Capped and Collared Remortgage
The mortgage market is literally flooded with a wide range of mortgage products, some of which are fixed rate remortgages, variable rate remortgages, and tracker remortgages. You could easily get overwhelmed with all these rates and products, and if you take the help of a qualified mortgage advisor or mortgage broker, they can easily guide you to the right product for you. If you are familiar with variable and tracker remortgages, you will be able to easily understand capped and collared remortgages.
Capped and Collared Remortgages Explained
As previously mentioned, you must know about variable rate remortgages to understand capped and collared remortgages better.
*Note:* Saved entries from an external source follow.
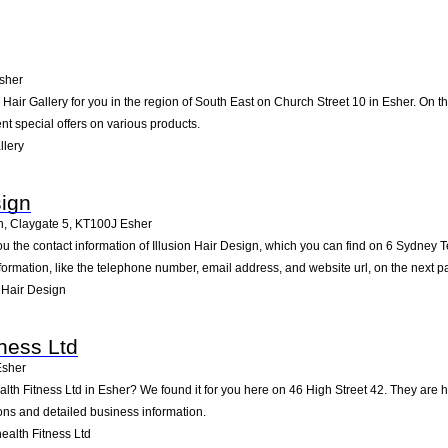
sher
ir Gallery for you in the region of South East on Church Street 10 in Esher. On the
t special offers on various products.
llery
sign
n, Claygate 5
,
KT100J
Esher
ou the contact information of Illusion Hair Design, which you can find on 6 Sydney T
nformation, like the telephone number, email address, and website url, on the next p
 Hair Design
tness Ltd
Esher
alth Fitness Ltd in Esher? We found it for you here on 46 High Street 42. They ar
ions and detailed business information.
alth Fitness Ltd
If you get a variable rate remortgage, the rate of interest you have to pay changes as and when your mortgage lender’s standard variable rate (SVR) changes. The SVR is slightly more than the Bank of England’s base rate and may or may not change when the base rate changes. A tracker remortgage is similar to a variable rate remortgage, except that its rate of interest is directly associated with the base rate and has nothing to do with the lender’s SVR.
1. Capped Remortgages
Capped remortgages are a type of variable rate remortgage. The word “cap” actually refers to “maximum,” and as its name suggests, a capped remortgage deal fixes a maximum rate of interest for your remortgage.
If a borrower takes a capped remortgage loan, he/she is usually prepared to deal with any fluctuations in the rate of interest, but rests secure in the knowledge that the rate can never rise higher than the capped rate. For instance, if you have obtained a capped remortgage loan where the rate is capped at 5 percent, the rate you have to pay will never go higher than 5 percent irrespective of the changes in the lender’s SVR or the Bank of England’s base rate.
2. Collared Remortgages
Collared Remortgages also come under the category of variable rate remortgages and the word “collar” refers to “minimum,” which means that the rate can never become lower than the point at which it is collared.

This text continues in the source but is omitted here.